However, just because the storyline has undergone a massive shift, it doesn’t mean that the gameplay has and players will still have pretty much the same experience as in most other hack and slash games. That’s either a good thing or a bad thing depending on how big a Devil May Cry
fan you are.
Nero, for better or worse, still controls almost identically to Dante with just a few exceptions. For the most part the game is still a matter of unlocking more and more combos, moving forwards room by room and slaughtering everything in your path with a sword that’s larger than the person wielding it.
So, what is there to distinguish Nero from Dante?
Well, for starters, Nero is a much more balanced fighter and doesn’t rely on just using different styles of swordplay. For the medium-distance combat, Nero does have a ridiculously big sword called Red Rose, which he can power up by revving an in-built fuel injection system. For long-range combat there’s the pistol, which is pretty weak but fun and, for really close-quarters, there’s the demonic arm – the Devil Bringer.
Nero’s demon arm is the major new tool in his arsenal and lets him pull off some moderately-swanky new moves. The Bringer has been massively featured and hyped in the run-up to the game’s release, but, when you boil everything down, the Devil Bringer is nothing more than a fancy grappling hook for the most part. It's useful for picking enemies up, throwing them around and solving puzzles; all in all, it’s fun, but not ground breaking.
The Devil Bringer is nowhere near as clever as you might have hoped
One thing which really annoys me about the Devil Bringer though is how inconsistently it is portrayed at times. This is true with practically all of Nero’s skills and really left me a bit miffed at the character. At times Nero will effortlessly deflect sword attacks with his bare demon arm, jump over buildings, smash through walls and block savage spear attacks with nothing but an open book.

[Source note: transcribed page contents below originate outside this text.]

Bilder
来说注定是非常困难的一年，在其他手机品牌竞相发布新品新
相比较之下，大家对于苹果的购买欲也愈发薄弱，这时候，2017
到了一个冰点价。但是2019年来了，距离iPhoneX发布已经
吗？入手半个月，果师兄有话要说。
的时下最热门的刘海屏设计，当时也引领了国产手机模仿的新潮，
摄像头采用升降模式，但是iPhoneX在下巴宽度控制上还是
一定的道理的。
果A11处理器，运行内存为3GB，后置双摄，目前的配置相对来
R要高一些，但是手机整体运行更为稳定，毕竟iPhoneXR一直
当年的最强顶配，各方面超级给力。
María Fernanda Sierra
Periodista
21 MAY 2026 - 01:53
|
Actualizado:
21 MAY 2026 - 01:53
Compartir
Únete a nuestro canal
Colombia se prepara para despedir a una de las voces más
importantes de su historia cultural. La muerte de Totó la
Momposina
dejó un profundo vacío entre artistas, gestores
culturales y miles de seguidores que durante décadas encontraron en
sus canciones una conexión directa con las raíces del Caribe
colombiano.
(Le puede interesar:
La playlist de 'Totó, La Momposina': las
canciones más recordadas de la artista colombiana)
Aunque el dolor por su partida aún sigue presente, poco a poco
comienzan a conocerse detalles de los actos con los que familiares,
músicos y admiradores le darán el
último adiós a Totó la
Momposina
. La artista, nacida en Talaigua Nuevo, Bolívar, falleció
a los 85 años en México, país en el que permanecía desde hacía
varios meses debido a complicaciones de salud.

Then, when you actually play the game, Nero can’t jump higher than a few feet, needs several dozen attacks to kill even the weakest of grunts and is easily knocked off guard.
Thankfully, Nero isn’t as death-prone as Dante was in Devil May Cry 3
, which was an incredibly difficult game. Instead, Devil May Cry 4
has a much more forgiving learning curve and starts off at an almost leisurely pace. Later though the game rapidly becomes more exciting and challenging and even on the lower difficulty setting the game can still be a tad foreboding as you progress out of the first few levels. The difficult, camera-relative view doesn't help things either and will occasionally present unique problems when Nero tries to walk through a door and the camera automatically readjusts and turns him around.

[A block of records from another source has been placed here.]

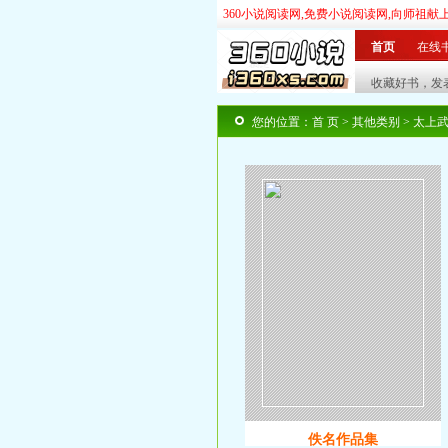
360小说阅读网,免费小说阅读网,向师祖献
首页
在线
玄幻
奇幻
|
武侠
仙侠
|
言情
都市
|
历史
您的位置：
首 页
>
其他类别
> 太上
佚名作品集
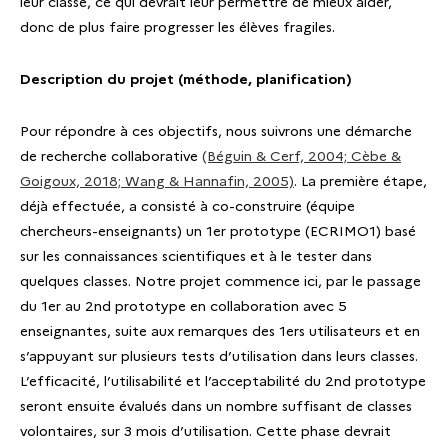
leur classe, ce qui devrait leur permettre de mieux aider,
donc de plus faire progresser les élèves fragiles.
Description du projet (méthode, planification)
Pour répondre à ces objectifs, nous suivrons une démarche
de recherche collaborative
(Béguin & Cerf, 2004; Cèbe &
Goigoux, 2018; Wang & Hannafin, 2005)
. La première étape,
déjà effectuée, a consisté à co-construire (équipe
chercheurs-enseignants) un 1er prototype (ECRIMO1) basé
sur les connaissances scientifiques et à le tester dans
quelques classes. Notre projet commence ici, par le passage
du 1er au 2nd prototype en collaboration avec 5
enseignantes, suite aux remarques des 1ers utilisateurs et en
s’appuyant sur plusieurs tests d’utilisation dans leurs classes.
L’efficacité, l’utilisabilité et l’acceptabilité du 2nd prototype
seront ensuite évalués dans un nombre suffisant de classes
volontaires, sur 3 mois d’utilisation. Cette phase devrait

Which means it’s a good thing that Nero is so flexible when it comes to learning new skills.
Throughout the game Nero can acquire new combos for all three of his weapons—sword, gun and fist—or new abilities and dodges. Purchasing new skills costs players their souls, a currency which can be found throughout the game and earned by performing especially well.
Nero proves that the pen really is mightier than the sword!

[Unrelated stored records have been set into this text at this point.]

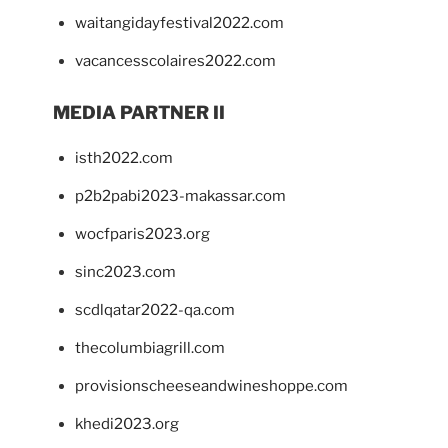
waitangidayfestival2022.com
vacancesscolaires2022.com
MEDIA PARTNER II
isth2022.com
p2b2pabi2023-makassar.com
wocfparis2023.org
sinc2023.com
scdlqatar2022-qa.com
thecolumbiagrill.com
provisionscheeseandwineshoppe.com
khedi2023.org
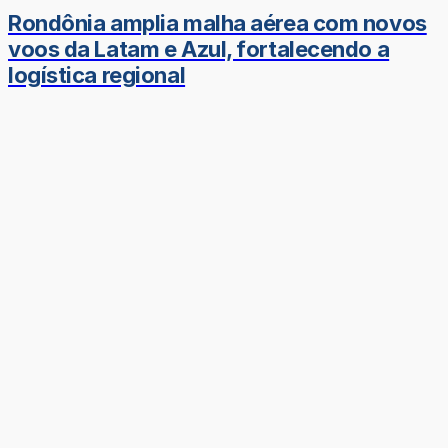
Rondônia amplia malha aérea com novos
voos da Latam e Azul, fortalecendo a
logística regional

It seems a little odd that those who do the best get to unlock the coolest stuff, while those who have difficulty are forced on with the bare minimum – but that’s life, I guess.
Demon blood can also be collected from vanquished foes and hidden locations, and Nero can use this to buy himself healing potions and items. It’s also possible to take on extra side missions to earn yourself some more grisly moolah, but the side missions are so ham-handedly incorporated into the action that they are mostly only notable for ruining the serious tone that the game seems to try for.
One thing which is worthy of praise though is the process of buying these new skills – an important example of how blood and souls differ. Nero can purchase new things at certain points in the game or at the start and end of each level, but where blood can only be spent once in a non-refundable exchange, souls can be refunded infinitely.
This is a nice touch and saves players from buying moves they later don’t like. It also lets the end of the game scale pretty well as Nero can exchange in all the moves that he doesn’t use any longer and beef up to some of the harder, more expensive combos.